Book Review: Juliet, Naked

For better or worse, I have spent an ample amount of time in online forums over the past 10 years. I have gotten into arguments about soccer, music television, you name it. I have even met some very good friends and alienated other people simply through online communication.

So I had some sort of expertise heading into Nick Hornby‘s latest novel, Juliet, Naked, the final book I read in 2009. The book focuses initially on the obsession with a musician by a small group of people connected only through the Internet and their common interest. We learn about this fascination with singer/songwriter Tucker Crowe mainly through the eyes of Annie, who lives with Duncan, the most obsessed Crowe fan out there.

If you have read the book and think this notion of people arguing over minutiae through message boards and developing grudges through said arguments is a bit silly, let me correct you. Hornby nailed this kind of community perfectly. Combine this new kind of social interaction with his clear understanding of musical obsession, and you have the return of the Nick Hornby who thrilled readers back in the 1990s.

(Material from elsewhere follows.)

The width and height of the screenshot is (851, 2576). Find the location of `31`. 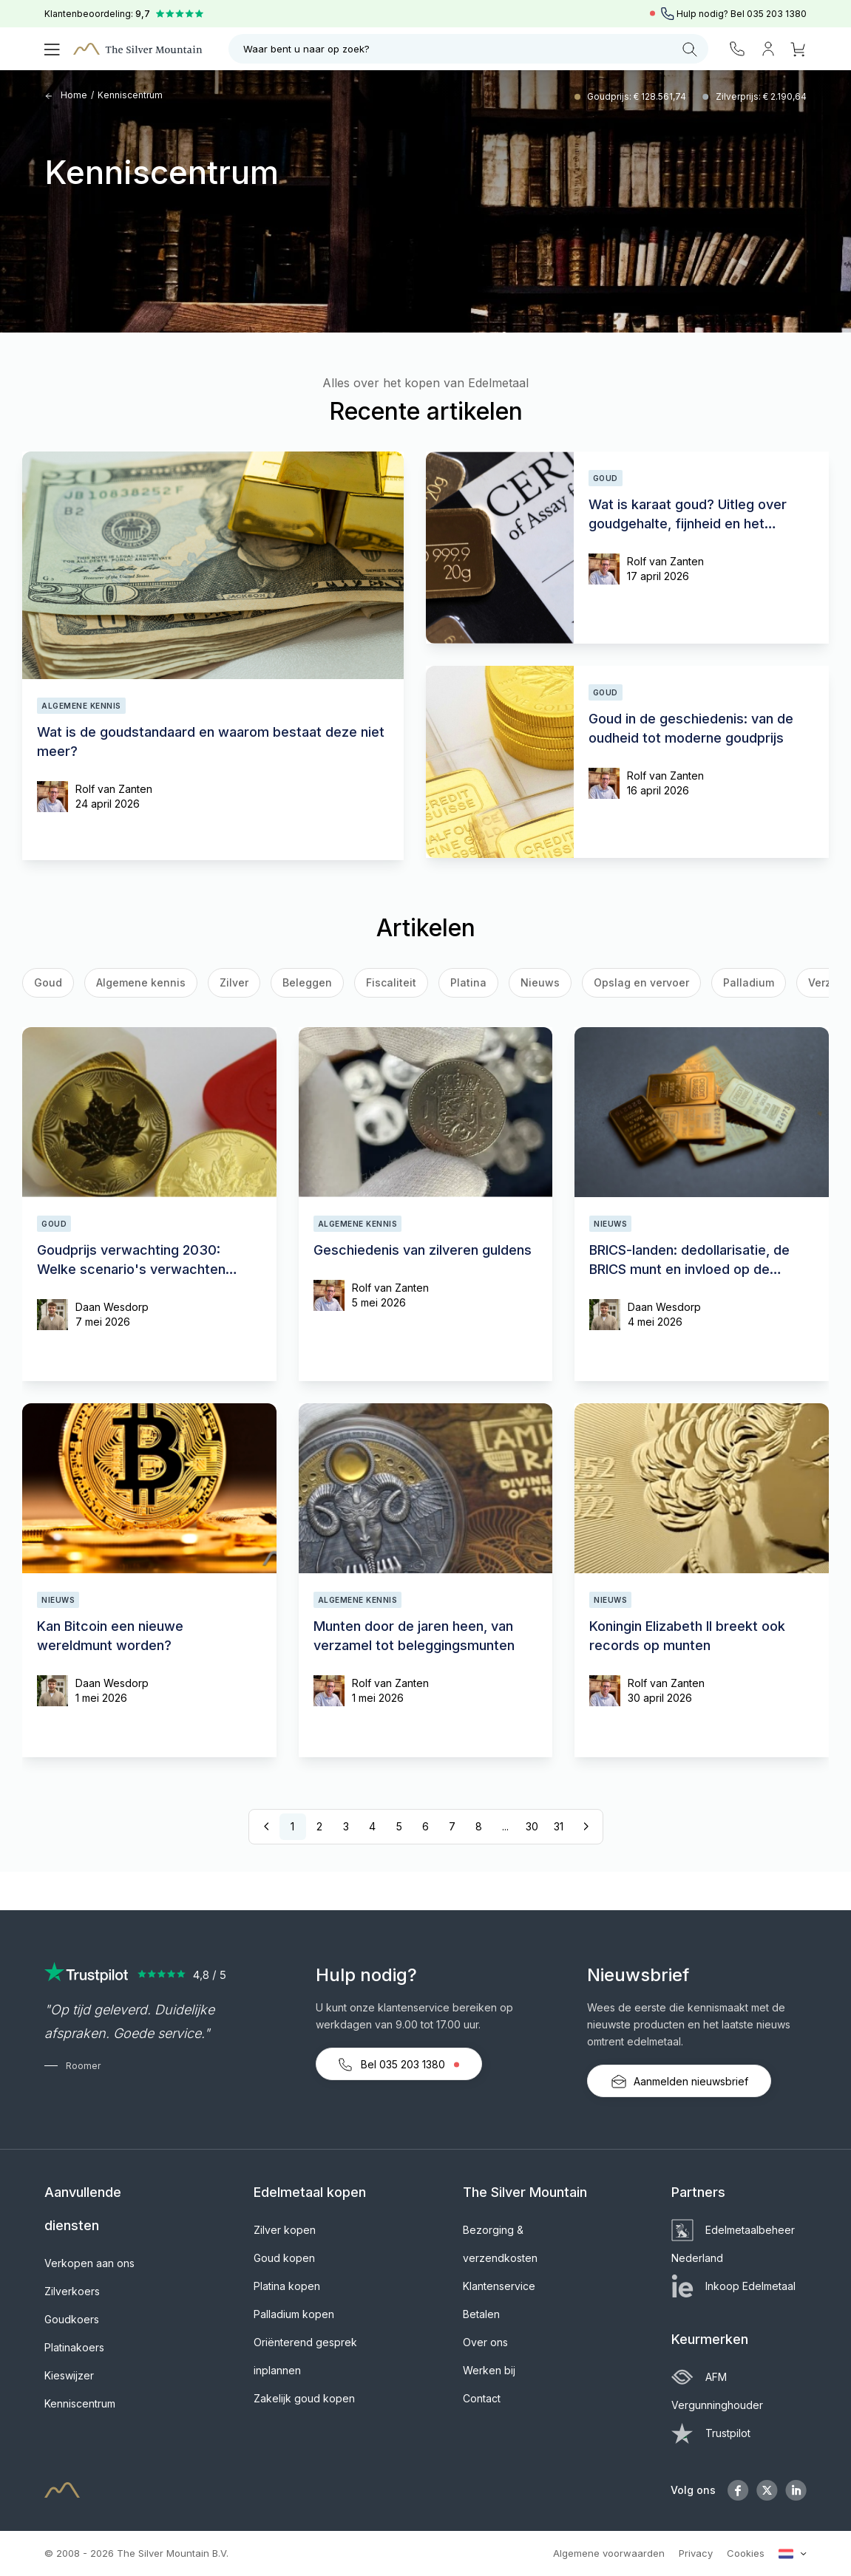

He really had a great run in fiction with High Fidelity and About a Boy. Both were turned into movies, as was his non-fiction tome on soccer obsession Fever Pitch, although that was bastardized once in the U.S. by adapting the topic to baseball, a second time by focusing on the Boston Red Sox and a third time with Jimmy Fallon playing the lead role.

While all this was going on, Hornby wrote two novels which did not do as well, How to Be Good and A Long Way Down. I enjoyed each for the daring steps he took, first writing from a female point of view, then through a series of rotating narrators. He also has written a bunch of non-fiction and a young adult novel.

Juliet, Naked (the title refers to an album by Tucker Crowe) signals that through all that work, Hornby still has the voice and vision which made him a star in the first place. He really understands the way people tick and the role music plays in our lives. Duncan thinks songs and moments can only have one meaning, but Annie lets us know there is much more grey out there. That leaves us the opportunity to provide our own color and texture instead of just accepting the view of someone who says they know best for the rest of us.

In this day and age when we all communicate so much through the Internet and hears o many people telling us they know best, we all need to remember Annie’s lesson.